Tuesday, July 01, 2014

Cape Ray Arrives in Italy to Receive Syrian Chemicals



By Claudette Roulo
DoD News, Defense Media Activity

WASHINGTON, July 1, 2014 – The MV Cape Ray docked in the southern Italian port of Gioia Tauro today and will begin transferring Syrian chemical agents and precursor materials soon, Pentagon Press Secretary Navy Rear Adm. John Kirby told reporters today.

The Cape Ray will receive about 600 metric tons of material from the MV Ark Futura, a Danish roll-on/roll-off freighter. The transfer is expected to take two to three days, Kirby said.

Once the chemical materials are aboard the Cape Ray, the ship will “transit to international waters to neutralize the chemical agents in a safe and environmentally sound manner,” Air Force Gen. Phillip M. Breedlove, the commander of U.S. European Command, said yesterday during a news conference.

Two shipboard field deployable hydrolysis systems -- developed specifically for this mission -- will take about 60 days to neutralize the materials, a defense official said.

“The mission to eliminate Syria’s chemical weapons program has been a major undertaking marked by an extraordinary international cooperation,” said Ahmet Uzumcu, the director general of the Organization for the Prohibition of Chemical Weapons, one of the organizations overseeing the transfer.

“Never before has an entire arsenal of a category of weapons of mass destruction been removed from a country experiencing a state of internal armed conflict,” Uzumcu said. “And this has been accomplished within very demanding and tight timeframes.”

Syria declared and delivered 1,300 metric tons of chemical materials, the defense official said.

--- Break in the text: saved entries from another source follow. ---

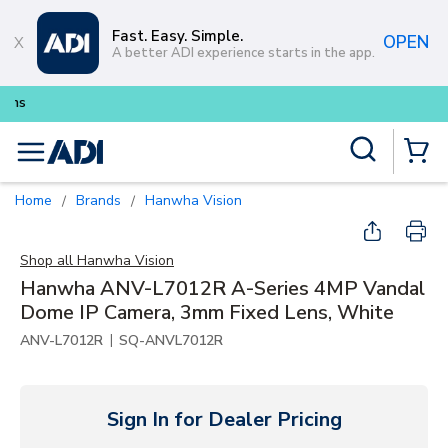
Skip to main content
Fast. Easy. Simple.
OPEN
A better ADI experience starts in the app.
Buy smarter and get more with
Lum
Site Search
menu
{0} Items
Home
Brands
Hanwha Vision
/
/
Shop all
Hanwha Vision
Hanwha ANV-L7012R A-Series 4MP Vandal
Dome IP Camera, 3mm Fixed Lens, White
|
ANV-L7012R
SQ-ANVL7012R
Sign In for Dealer Pricing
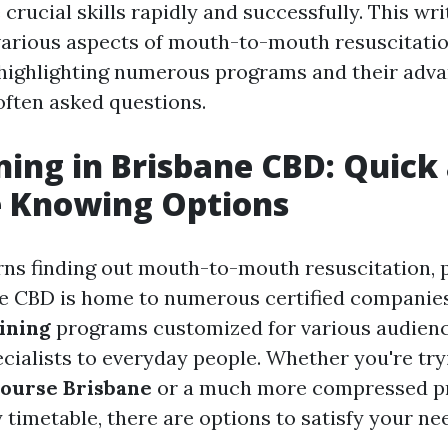
 crucial skills rapidly and successfully. This wr
various aspects of mouth-to-mouth resuscitatio
highlighting numerous programs and their advan
often asked questions.
ning in Brisbane CBD: Quick
e Knowing Options
ns finding out mouth-to-mouth resuscitation, 
ne CBD is home to numerous certified companies
ining
programs customized for various audien
cialists to everyday people. Whether you're tryi
ourse Brisbane
or a much more compressed p
 timetable, there are options to satisfy your ne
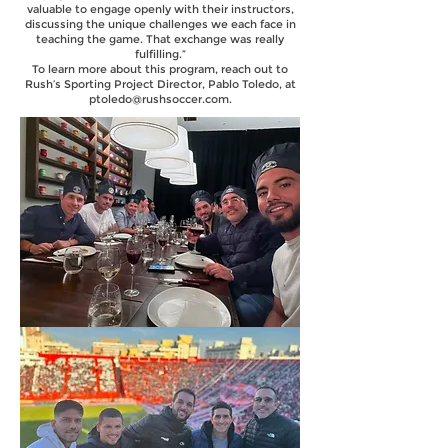
valuable to engage openly with their instructors,
discussing the unique challenges we each face in
teaching the game. That exchange was really
fulfilling.”
To learn more about this program, reach out to
Rush’s Sporting Project Director, Pablo Toledo, at
ptoledo@rushsoccer.com
.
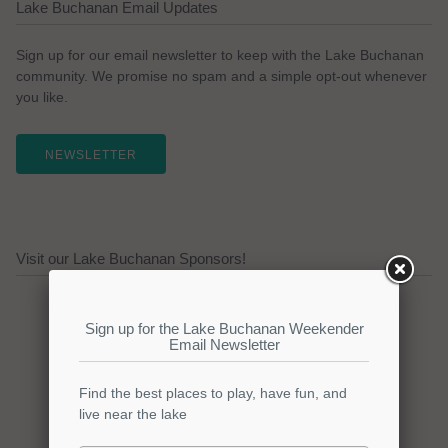
Lake Buchanan Email Updates
Sign up for our email newsletter to keep with the Lake Buchanan
community. We promise no spam and a simple opt-out whenever
you like.
NEWSLETTER
Visit our Lake Buchanan Sponsors!
Click here to promote your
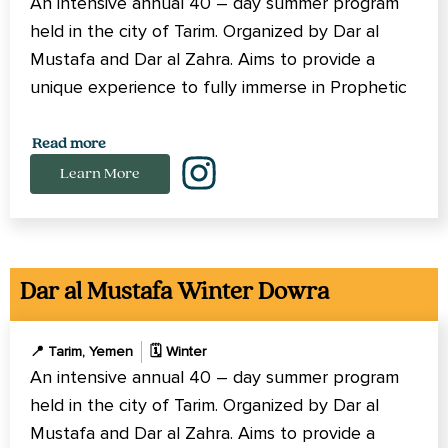
An intensive annual 40 – day summer program
held in the city of Tarim. Organized by Dar al
Mustafa and Dar al Zahra. Aims to provide a
unique experience to fully immerse in Prophetic
Methodology of learning and spiritual growth.
Read more
Learn More
Dar al Mustafa Winter Dowra
📍 Tarim, Yemen
🗓️ Winter
An intensive annual 40 – day summer program
held in the city of Tarim. Organized by Dar al
Mustafa and Dar al Zahra. Aims to provide a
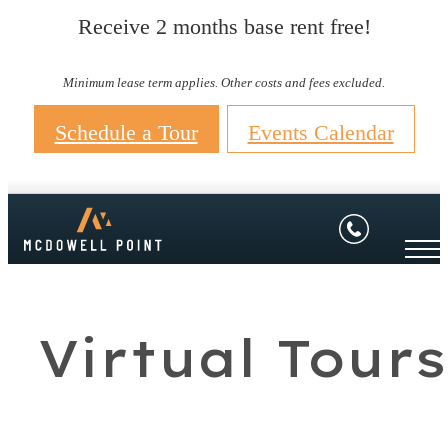
Receive 2 months base rent free!
Minimum lease term applies. Other costs and fees excluded.
Schedule a Tour
Events Calendar
Virtual Tours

While the Cape Ray will destroy about 600 metric tons of that material, the remainder is being delivered to commercial and government facilities in Europe and the United States for destruction.

The materials to be destroyed include sulfur mustard, or HD -- commonly referred to as mustard gas -- and methylphosphonyl difluoride, or DF, which is a precursor agent to sarin and soman, both nerve agents.

Once neutralized, the remaining material is considered hazardous waste, but can no longer be used to create chemical weapons. The hazardous byproducts from the Cape Ray will be processed by facilities in Germany and Finland, the defense official said.

Joint chemical weapons teams from the OPCW and the United Nations began securing Syrian chemical sites in early October, and the Syrian government handed over the last of its declared chemical stockpiles June 23.

“This is a unique mission, and the whole process has been an excellent example of international collaboration under the joint UN-OPCW mission,” the defense official said.

“We are proud to be able to contribute to this mission, along with our international partners and the OPCW,” the official added. “We're also very proud of the team aboard Cape Ray who has remained prepared for this mission for several months as the Syrians delivered their materials. We're pleased that they can now begin their critical work.”